Nur kein Lorbeerblatt. Was Sie in die Erde eingraben sollten, damit Schädlinge absterben

Die Nachricht, dass man auf dem Grundstück ein Lorbeerblatt eingraben kann und es alle Schädlinge tötet, hat bei mir, dem erfahrenen praktizierenden Agronomen, offenes Unverständnis ausgelöst.

Was man sich nicht alles ausdenkt! Man hätte besser gleich geschrieben, dass man beim Pflanzen der Setzlinge einen Löffel roten Kaviar in die Pflanzlöcher geben solle, oder noch besser schwarzen! Damit die Schädlinge dann ganz sicher sterben… vor Lachen.

Spass beiseite, aber unerfahrene Hobbygärtner lesen solche Nachrichten völlig ernst und geben, um die Schädlinge loszuwerden, ihr ohnehin knappes Geld im Laden für den Kauf von Packungen Lorbeerblätter aus. Um sie dann in die Erde zu vergraben.

Im Internet stand es doch so geschrieben! Also ist es wahr!

In einem im Internet weit verbreiteten Artikel heißt es, dass das Vergraben von Lorbeerblättern auf dem Grundstück (offenbar in den Beeten oder wo auch immer — es wird nicht näher ausgeführt) die Schädlinge vertreiben würde. In das Loch soll man genau drei Lorbeerblätter legen — offensichtlich eine Art sakrales Ritual. Dabei wird verschwiegen, gegen welche Schädlinge diese Methode überhaupt wirken soll.

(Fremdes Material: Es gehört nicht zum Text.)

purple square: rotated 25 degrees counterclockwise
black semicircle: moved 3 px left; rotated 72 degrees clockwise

Wenn das Vergraben zu mühsam ist, haben sich die Erfinder noch einen weiteren Scherz ausgedacht — die Zubereitung eines Suds auf Basis von Lorbeerblättern. Diesmal soll man fünf Lorbeerblätter in einem Liter Wasser aufkochen, zum Kochen bringen und dann mit der zehnfachen Menge Wasser verdünnen. Mit dieser Lösung soll man die Erde im zeitigen Frühjahr und im Herbst gießen. Auch gegen sämtliche Schädlinge und zusätzlich zur Düngung des Bodens mit einer ganzen Reihe von Mikro- und Makronährstoffen. Außerdem wird behauptet, dass die ätherischen Öle und Phytonzide des Lorbeers aus der Lösung die Pflanzen auch noch vor Krankheiten schützen. Und das alles auf irgendeine wundersame Weise…

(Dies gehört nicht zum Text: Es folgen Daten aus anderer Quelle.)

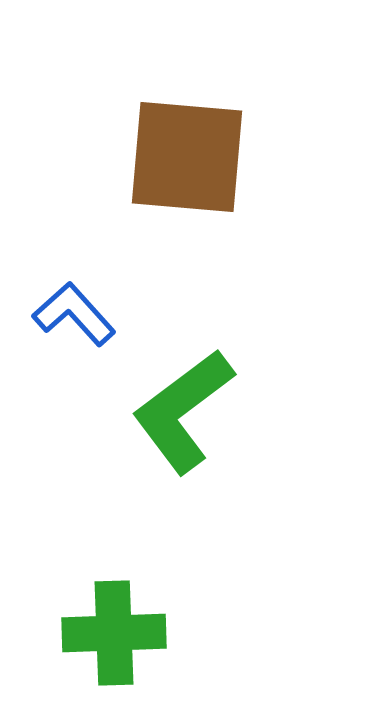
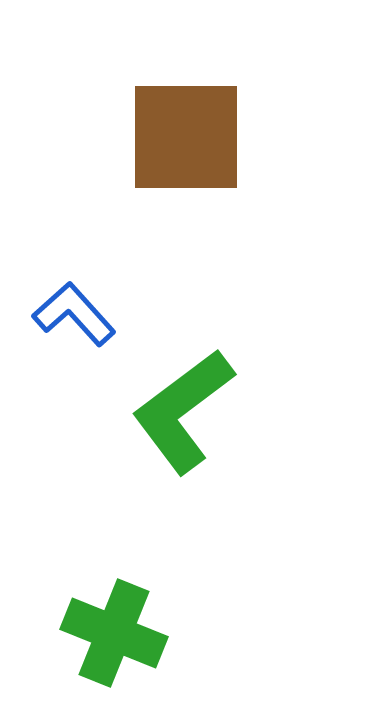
brown square: moved 1 px left, 20 px up; rotated 5 degrees counterclockwise
green cross: rotated 24 degrees clockwise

Was ist die Realität? Ich erkläre es…

Ja, Lorbeerblätter enthalten tatsächlich eine gewisse Menge an ätherischen Ölen und verschiedenen organischen und mineralischen Stoffen. Aber damit ihr Geruch überhaupt von irgendwelchen Schädlingen (z.B. Maulwurfsgrille und Drahtwurm im Boden) wahrgenommen wird und sie so verwirrt, dass sie nicht mehr die Setzlinge und Kartoffeln anfressen, müsste man eine ganze Lkw-Ladung Lorbeerblätter auf dem Grundstück auskippen und mit der Erde vermischen.

Übrigens enthalten Walnussblätter nicht weniger Aromastoffe und können Schädlinge abwehren, dabei liegen sie im Garten im Überfluss. Warum sollte man sie nicht nutzen, indem man sie in die Beete eingräbt.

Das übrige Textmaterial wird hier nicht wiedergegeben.